Last week, 197 nations at the United Nations Environment Programme signed an agreement to phase out hydroflurocarbons beginning in 2019. For many people, the threat posed by hydroflurocarbons was relatively unknown until the announcement on October 15, so we thought we’d dedicate this week’s blog to examining exactly what this substance is, and how it’s doing damage to the environment.
What are hydroflurocarbons?
Scientifically speaking, hydroflurocarbons are organic compounds consisting of carbon, fluorine and hydrogen atoms. Synthetically produced, HFCs are used as refrigerants in place of halons and chloroflurocarbons which were identified as ozone depleting substances in the late 1980s. HFCs are chemically stable, nonreactive, and relatively non-flammable. HFCs come in both liquid and gas form.
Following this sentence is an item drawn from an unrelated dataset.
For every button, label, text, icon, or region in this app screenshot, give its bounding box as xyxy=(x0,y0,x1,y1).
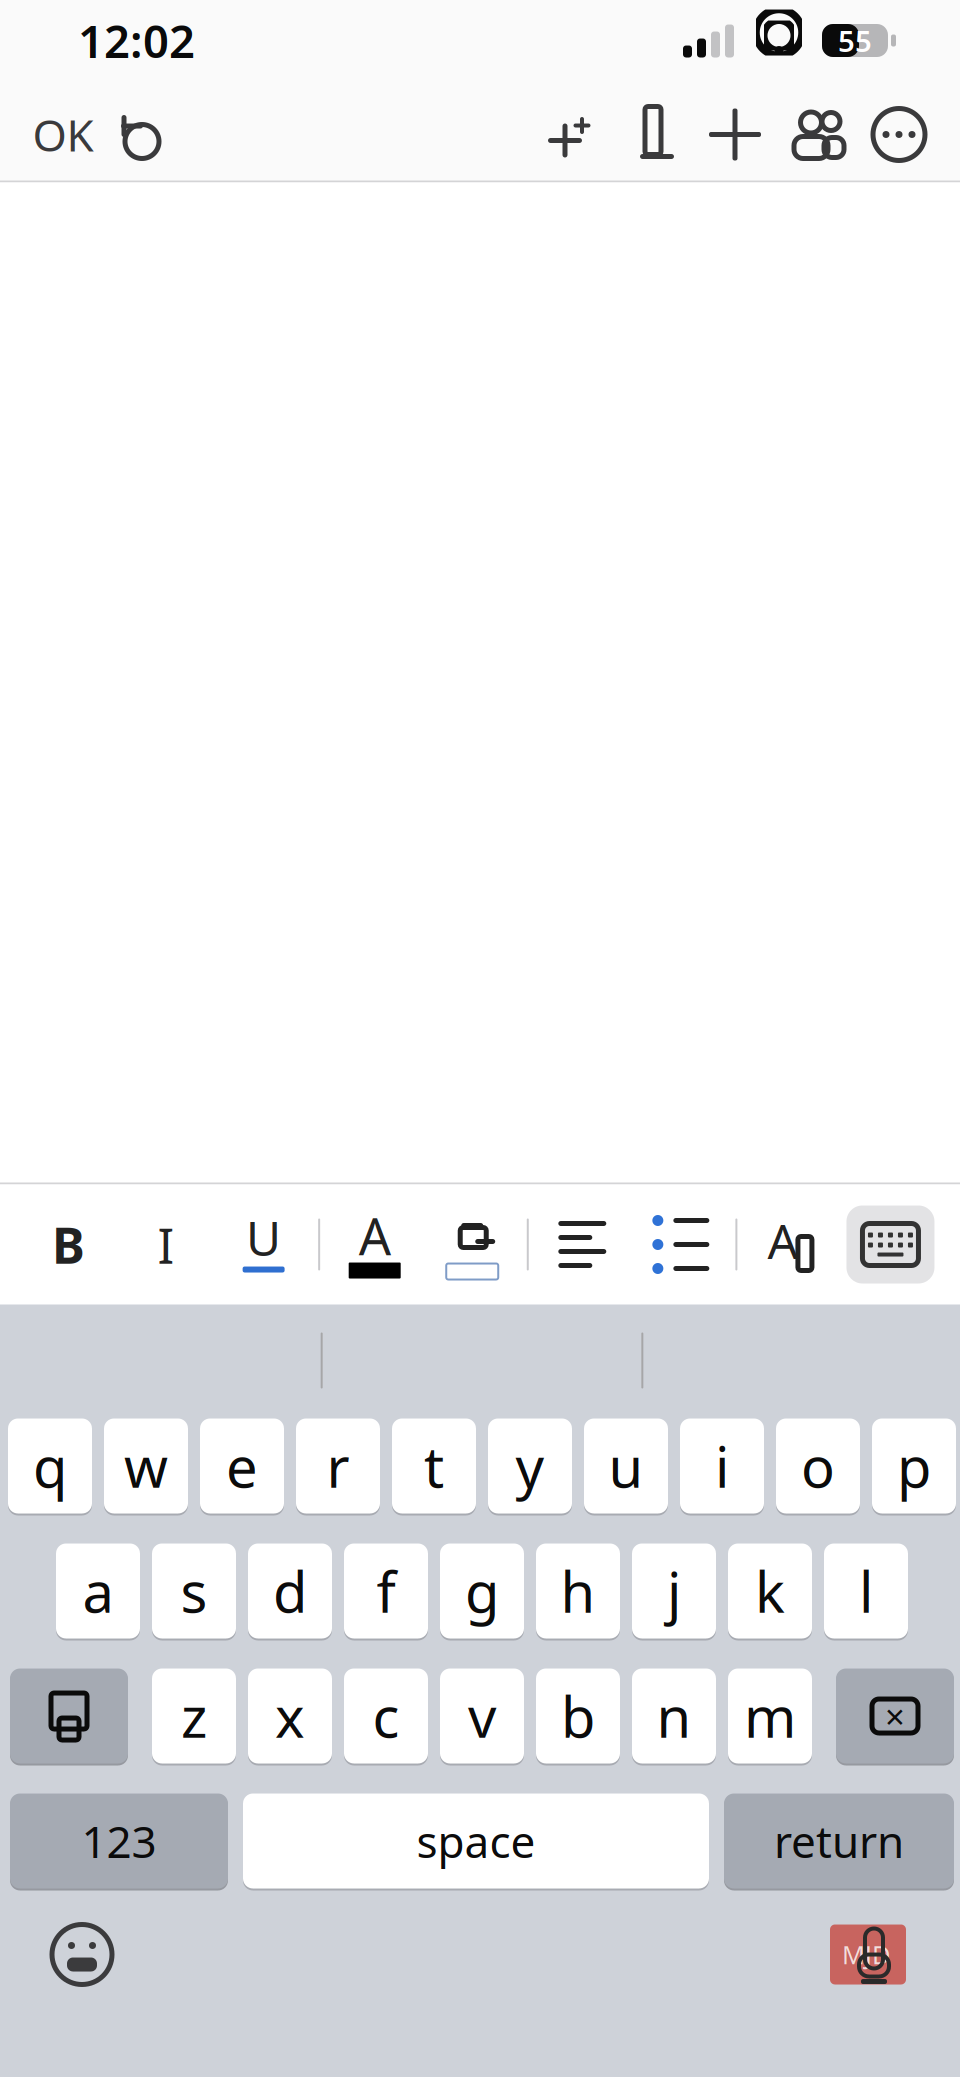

Are they present in my home or business?
Hydroflurocarbons are used in a wide range of cooling systems including refrigerators, freezers, data centre cooling technology, and air conditioning systems. They are also used in the production of polymer foams as blowing agents, as solvents used to clean plastics and metals, as plasma etching for semiconductor technology, and as propellants in asthma inhalers. So if you have a fridge, air conditioning system, fire extinguisher, or cleaning products on your property, you probably own something that contains hydroflurocrbons.
Why are they so bad?
Although hydroflurocarbons do not deplete the ozone, they are a potent greenhouse gas with a 100 year global warming power some 3.770 times that of carbon dioxide. To put that into context, on average HFCs produce as much pollution on an annual basis as 300 coal fired power plants. HFCs break down in the lowest portion of the atmosphere (known as the troposphere) where the carbon fluorine bonds trap solar radiation (specifically infrared radiation) and redirect the radiant energy toward the Earth’s surface in something known as the radiative forcing effect, which contributes to global warming.
What does the agreement mean?
The growing use of hydroflurocarbons in manufacturing has soared since the phasing out of ozone depleting substances in the late 1980s, and the only real way to deal with the threat they pose to human health and the planet is to phase out their use on an international scale. The new agreement, which is an amendment to the 1987 Montreal Protocol, is being lauded as the largest temperature reduction achieved by a single agreement and is the equivalent of halting the planet’s fossil fuel CO2 emissions for over two years.